[Collected data]

========================================

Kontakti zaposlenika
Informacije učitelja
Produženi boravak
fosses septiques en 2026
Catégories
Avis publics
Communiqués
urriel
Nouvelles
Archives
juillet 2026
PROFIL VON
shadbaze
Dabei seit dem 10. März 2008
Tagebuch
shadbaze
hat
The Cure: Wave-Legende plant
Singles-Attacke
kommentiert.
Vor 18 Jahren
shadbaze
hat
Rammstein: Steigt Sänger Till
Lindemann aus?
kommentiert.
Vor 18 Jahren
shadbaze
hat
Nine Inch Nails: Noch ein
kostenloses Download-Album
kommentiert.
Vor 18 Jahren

========================================

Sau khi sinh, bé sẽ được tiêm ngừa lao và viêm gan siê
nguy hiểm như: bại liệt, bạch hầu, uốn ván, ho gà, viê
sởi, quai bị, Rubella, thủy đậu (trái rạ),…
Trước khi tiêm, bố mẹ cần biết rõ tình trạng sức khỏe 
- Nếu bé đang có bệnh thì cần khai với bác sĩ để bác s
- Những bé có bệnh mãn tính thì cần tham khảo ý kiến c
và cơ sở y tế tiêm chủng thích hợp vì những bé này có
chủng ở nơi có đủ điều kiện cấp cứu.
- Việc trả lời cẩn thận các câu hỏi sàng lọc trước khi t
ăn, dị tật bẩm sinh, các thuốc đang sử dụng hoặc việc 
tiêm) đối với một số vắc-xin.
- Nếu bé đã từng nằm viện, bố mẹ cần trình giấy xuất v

========================================

**Exercise requirements**
Give back, exactly as written, the stretch from the line with "chủng ở nơi có đủ điều kiện cấp cứu." through the line with "- Nếu bé đã", and no other lines from the records above.

**Answer to the exercise**
chủng ở nơi có đủ điều kiện cấp cứu.
- Việc trả lời cẩn thận các câu hỏi sàng lọc trước khi t
ăn, dị tật bẩm sinh, các thuốc đang sử dụng hoặc việc 
tiêm) đối với một số vắc-xin.
- Nếu bé đã từng nằm viện, bố mẹ cần trình giấy xuất v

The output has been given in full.